The Warwick Parents for Common Sense ad attacked the “Black Lives Matter/Woke mob” for “labeling the citizens of this town as ‘racists’ and ‘White supremacists’” and attempting to “brainwash” students into “angry, radicalized allies of Leftism for the future, while shaming and silencing those who disagree.” It argues that the classroom should be free of political agendas and focus on “real-life skills in reading, writing and problem-solving.”

As for the true identity of the ad’s author, a call to the phone number Maurice Luftig provided as his number was answered by Jason Wendell. The father of three and New York City firefighter made a name for himself in 2016 when he stood up and read a statement denouncing “the Black Lives Matter lie” at a packed Warwick Town Hall meeting over the controversial blue line painted down Railroad Avenue. Wendell took aim at the “radicals (who) sit nice and comfortably in Warwick and make lazy, ill-informed condemnations of our police force... It’s time to confront you and shut you down. You have incited a war against our police.”
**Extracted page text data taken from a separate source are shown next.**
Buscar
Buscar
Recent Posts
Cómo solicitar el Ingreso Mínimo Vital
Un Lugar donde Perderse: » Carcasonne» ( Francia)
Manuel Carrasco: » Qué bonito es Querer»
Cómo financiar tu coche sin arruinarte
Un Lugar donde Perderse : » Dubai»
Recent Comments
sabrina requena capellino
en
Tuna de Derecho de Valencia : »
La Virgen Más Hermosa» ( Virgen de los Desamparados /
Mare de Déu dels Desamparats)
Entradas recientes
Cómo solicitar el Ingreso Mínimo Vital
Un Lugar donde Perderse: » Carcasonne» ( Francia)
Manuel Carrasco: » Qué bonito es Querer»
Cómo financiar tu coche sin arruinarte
The Warwick Parents for Common Sense ad set up a similar dichotomy, pitting “Woke antagonists” against the fire department, the nuclear family and Western civilization. Wendell said he was busy when he picked up a call from this reporter in late March. By press time, numerous attempts to reach him had gone unanswered.

“I was a little surprised with the reaction,” said School Board President Sharon Davis of the backlash. Davis read aloud the 11 public comments – seven in favor of the equity work, four against, including one from Wendell – to cap off the March 4 school board meeting where the education equity work was discussed. That meeting had eight times more views than the previous school board meeting. “Because you know, if you’re student focused and you believe in meeting the needs of all students, you really shouldn’t be scared of something like the CR-S framework.”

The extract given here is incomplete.